┌─ DATA PROVIDED

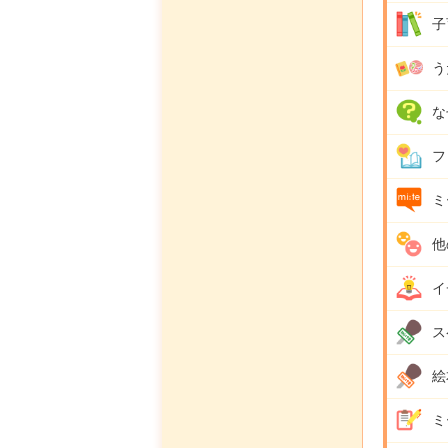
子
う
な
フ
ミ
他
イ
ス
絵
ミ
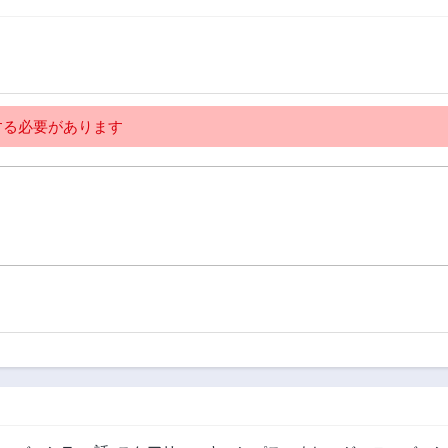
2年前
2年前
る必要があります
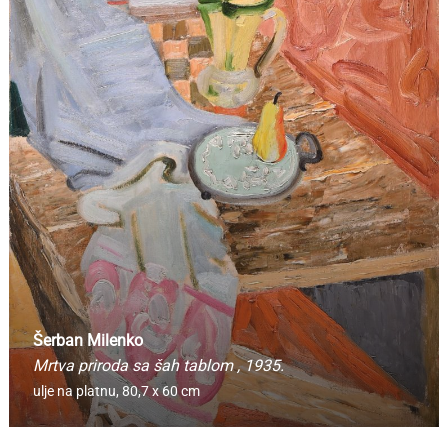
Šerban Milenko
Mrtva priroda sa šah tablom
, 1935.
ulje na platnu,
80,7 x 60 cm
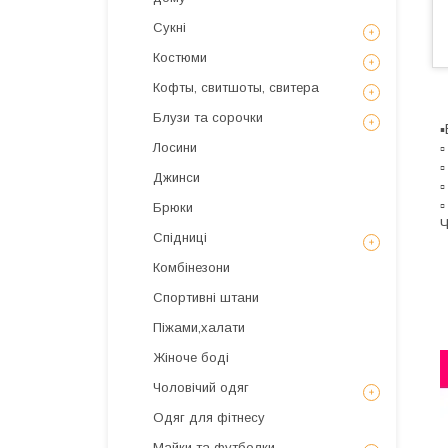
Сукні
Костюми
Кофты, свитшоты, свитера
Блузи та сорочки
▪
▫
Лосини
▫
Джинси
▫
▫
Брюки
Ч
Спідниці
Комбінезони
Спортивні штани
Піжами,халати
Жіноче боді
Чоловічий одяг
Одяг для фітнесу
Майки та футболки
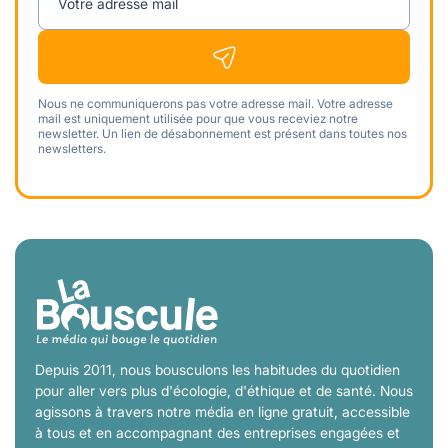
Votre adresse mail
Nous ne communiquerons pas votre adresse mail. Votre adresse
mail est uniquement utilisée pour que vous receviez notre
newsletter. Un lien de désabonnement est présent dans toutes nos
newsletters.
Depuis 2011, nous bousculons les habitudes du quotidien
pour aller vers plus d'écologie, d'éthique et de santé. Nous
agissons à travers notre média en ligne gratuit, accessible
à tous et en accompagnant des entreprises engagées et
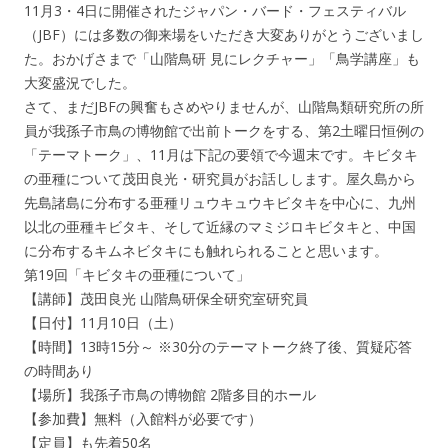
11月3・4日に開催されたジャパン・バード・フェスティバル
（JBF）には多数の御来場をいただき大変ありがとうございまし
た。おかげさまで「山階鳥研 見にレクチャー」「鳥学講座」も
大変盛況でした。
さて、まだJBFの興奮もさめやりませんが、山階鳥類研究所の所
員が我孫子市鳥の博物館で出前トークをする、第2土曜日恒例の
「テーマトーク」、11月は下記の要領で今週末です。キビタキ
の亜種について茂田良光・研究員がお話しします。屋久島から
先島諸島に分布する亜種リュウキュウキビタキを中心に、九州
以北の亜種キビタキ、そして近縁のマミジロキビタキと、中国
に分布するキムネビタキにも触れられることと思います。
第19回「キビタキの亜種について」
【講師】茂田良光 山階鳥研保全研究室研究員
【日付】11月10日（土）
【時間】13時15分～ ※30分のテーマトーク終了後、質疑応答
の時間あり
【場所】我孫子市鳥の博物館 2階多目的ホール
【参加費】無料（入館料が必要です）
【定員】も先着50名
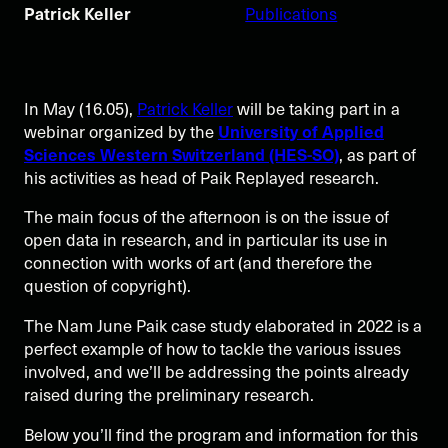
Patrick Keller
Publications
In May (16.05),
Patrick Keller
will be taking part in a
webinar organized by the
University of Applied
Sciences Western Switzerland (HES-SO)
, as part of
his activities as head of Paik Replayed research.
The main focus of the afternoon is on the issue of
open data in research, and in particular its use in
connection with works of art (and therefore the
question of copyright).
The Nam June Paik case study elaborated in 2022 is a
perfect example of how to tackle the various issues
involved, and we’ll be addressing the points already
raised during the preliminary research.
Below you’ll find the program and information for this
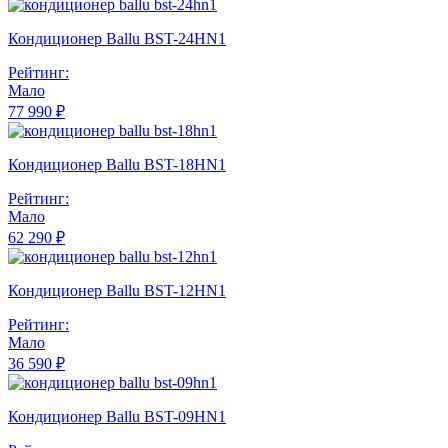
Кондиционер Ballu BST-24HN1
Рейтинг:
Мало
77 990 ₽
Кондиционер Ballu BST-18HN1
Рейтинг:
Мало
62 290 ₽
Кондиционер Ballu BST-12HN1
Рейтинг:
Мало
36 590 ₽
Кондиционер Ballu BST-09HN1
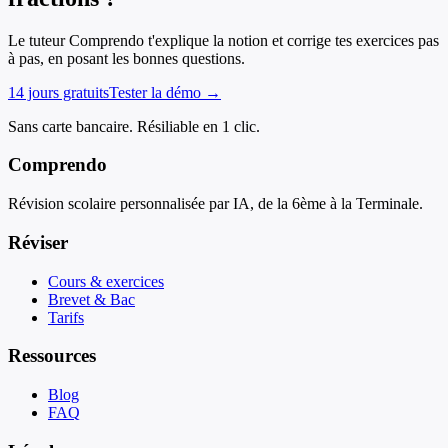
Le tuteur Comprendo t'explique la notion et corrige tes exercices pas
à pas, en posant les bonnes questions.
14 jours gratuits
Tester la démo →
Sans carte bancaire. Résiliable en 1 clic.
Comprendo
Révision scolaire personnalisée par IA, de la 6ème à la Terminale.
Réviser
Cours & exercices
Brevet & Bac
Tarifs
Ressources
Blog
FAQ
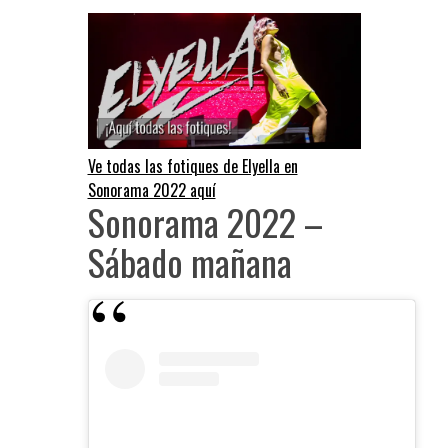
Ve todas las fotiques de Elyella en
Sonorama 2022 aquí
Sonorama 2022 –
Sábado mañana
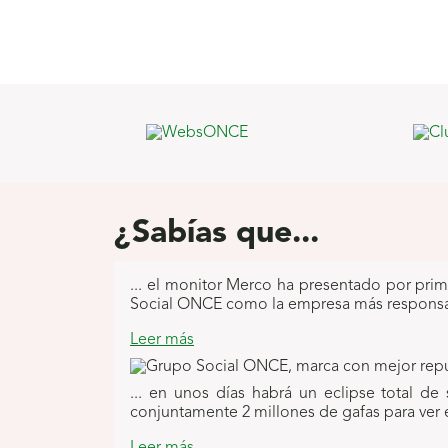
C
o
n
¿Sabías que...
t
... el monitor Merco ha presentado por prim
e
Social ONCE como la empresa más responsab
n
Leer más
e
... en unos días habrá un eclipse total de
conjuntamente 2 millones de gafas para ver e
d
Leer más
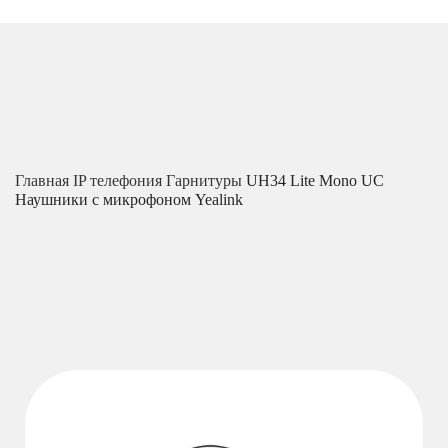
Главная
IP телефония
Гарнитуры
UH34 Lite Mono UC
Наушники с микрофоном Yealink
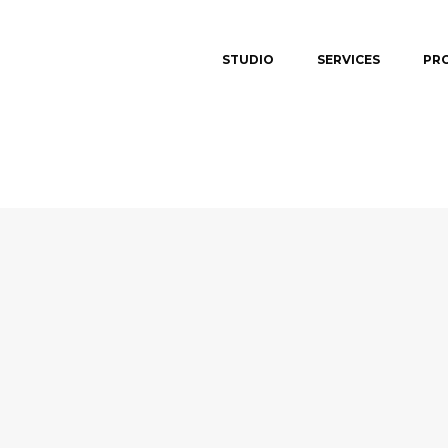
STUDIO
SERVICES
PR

└─
┌─ DATA PROVIDED

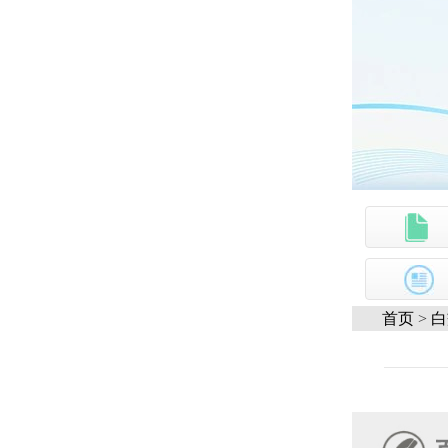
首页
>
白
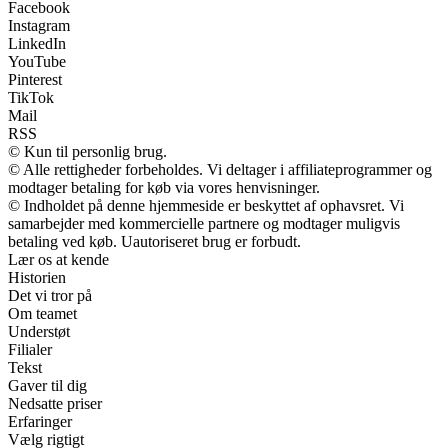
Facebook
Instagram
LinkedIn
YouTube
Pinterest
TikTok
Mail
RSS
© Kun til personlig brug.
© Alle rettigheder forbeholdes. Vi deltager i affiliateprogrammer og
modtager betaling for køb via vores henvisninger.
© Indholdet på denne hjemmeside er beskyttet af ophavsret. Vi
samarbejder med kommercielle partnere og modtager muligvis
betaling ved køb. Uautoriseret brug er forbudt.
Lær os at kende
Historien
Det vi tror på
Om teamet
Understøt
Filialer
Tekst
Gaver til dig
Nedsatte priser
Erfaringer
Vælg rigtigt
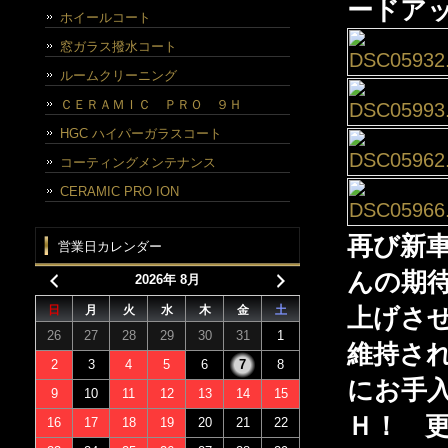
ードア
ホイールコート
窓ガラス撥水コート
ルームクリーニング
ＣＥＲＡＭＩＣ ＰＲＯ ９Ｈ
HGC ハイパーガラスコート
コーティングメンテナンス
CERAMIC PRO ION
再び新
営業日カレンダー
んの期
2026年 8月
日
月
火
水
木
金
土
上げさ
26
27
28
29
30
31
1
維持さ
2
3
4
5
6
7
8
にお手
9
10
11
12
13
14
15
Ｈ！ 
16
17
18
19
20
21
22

└─
┌─ DATA PROVIDED

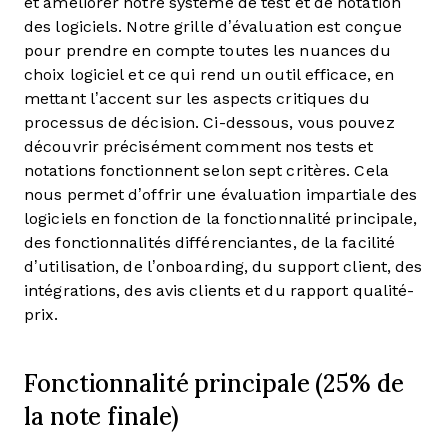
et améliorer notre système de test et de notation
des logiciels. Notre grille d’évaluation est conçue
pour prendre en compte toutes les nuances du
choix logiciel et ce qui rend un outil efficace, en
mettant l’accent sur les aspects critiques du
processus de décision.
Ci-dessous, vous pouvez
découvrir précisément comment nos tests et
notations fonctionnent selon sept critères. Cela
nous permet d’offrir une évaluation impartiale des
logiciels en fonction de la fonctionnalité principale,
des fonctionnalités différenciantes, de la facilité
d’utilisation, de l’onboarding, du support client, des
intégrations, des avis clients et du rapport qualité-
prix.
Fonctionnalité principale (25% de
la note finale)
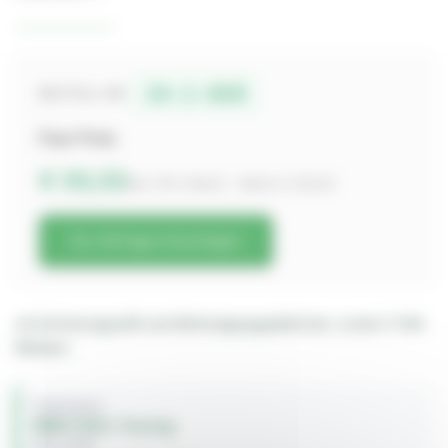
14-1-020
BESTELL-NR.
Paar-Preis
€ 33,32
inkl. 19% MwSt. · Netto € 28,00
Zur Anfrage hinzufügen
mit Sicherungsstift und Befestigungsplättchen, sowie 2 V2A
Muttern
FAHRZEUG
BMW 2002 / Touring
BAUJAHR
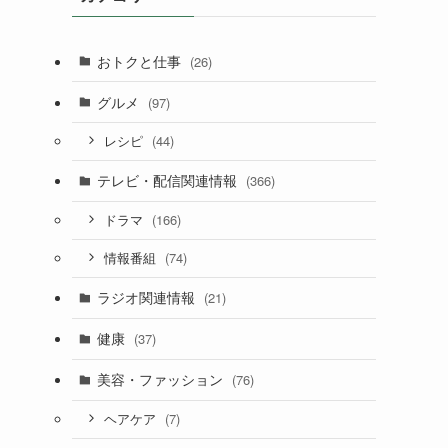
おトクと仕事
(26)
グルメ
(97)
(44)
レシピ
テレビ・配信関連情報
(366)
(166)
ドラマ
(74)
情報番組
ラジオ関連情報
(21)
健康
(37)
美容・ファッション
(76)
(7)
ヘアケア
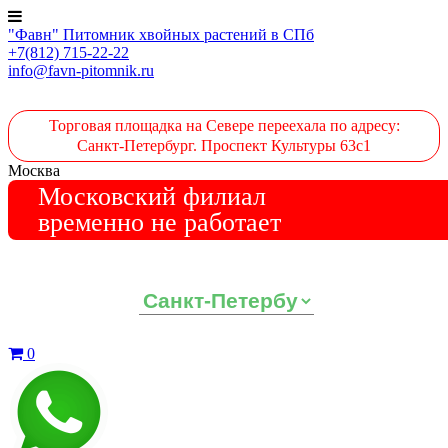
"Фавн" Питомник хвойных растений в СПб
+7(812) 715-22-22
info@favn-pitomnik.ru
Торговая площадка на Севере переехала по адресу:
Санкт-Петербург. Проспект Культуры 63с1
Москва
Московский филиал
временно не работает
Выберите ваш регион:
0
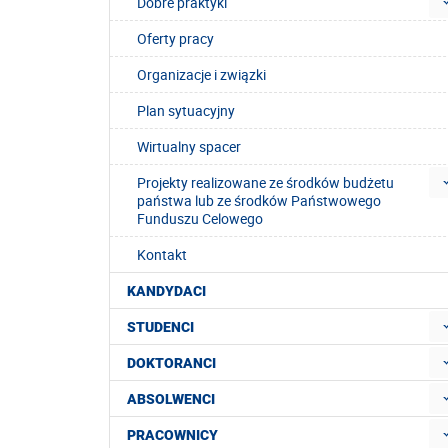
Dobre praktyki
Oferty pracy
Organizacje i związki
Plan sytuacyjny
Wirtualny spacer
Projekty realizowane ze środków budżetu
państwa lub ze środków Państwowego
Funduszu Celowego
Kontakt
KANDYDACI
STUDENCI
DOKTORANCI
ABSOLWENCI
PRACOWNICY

└─

_EXERCISE OBJECTIVE_. Above, find the line holding "découvrir précisément comment nos tests et" and the line holding "państwa lub ze środków Państwowego". Print exactly those two lines and every line between them, but no pictures.

_SOLUTION TO THIS TASK_.
découvrir précisément comment nos tests et
notations fonctionnent selon sept critères. Cela
nous permet d’offrir une évaluation impartiale des
logiciels en fonction de la fonctionnalité principale,
des fonctionnalités différenciantes, de la facilité
d’utilisation, de l’onboarding, du support client, des
intégrations, des avis clients et du rapport qualité-
prix.
Fonctionnalité principale (25% de
la note finale)
14-1-020
BESTELL-NR.
Paar-Preis
€ 33,32
inkl. 19% MwSt. · Netto € 28,00
Zur Anfrage hinzufügen
mit Sicherungsstift und Befestigungsplättchen, sowie 2 V2A
Muttern
FAHRZEUG
BMW 2002 / Touring
BAUJAHR
おトクと仕事
(26)
グルメ
(97)
(44)
レシピ
テレビ・配信関連情報
(366)
(166)
ドラマ
(74)
情報番組
ラジオ関連情報
(21)
健康
(37)
美容・ファッション
(76)
(7)
ヘアケア
"Фавн" Питомник хвойных растений в СПб
+7(812) 715-22-22
info@favn-pitomnik.ru
Торговая площадка на Севере переехала по адресу:
Санкт-Петербург. Проспект Культуры 63с1
Москва
Московский филиал
временно не работает
Выберите ваш регион:
0
Dobre praktyki
Oferty pracy
Organizacje i związki
Plan sytuacyjny
Wirtualny spacer
Projekty realizowane ze środków budżetu
państwa lub ze środków Państwowego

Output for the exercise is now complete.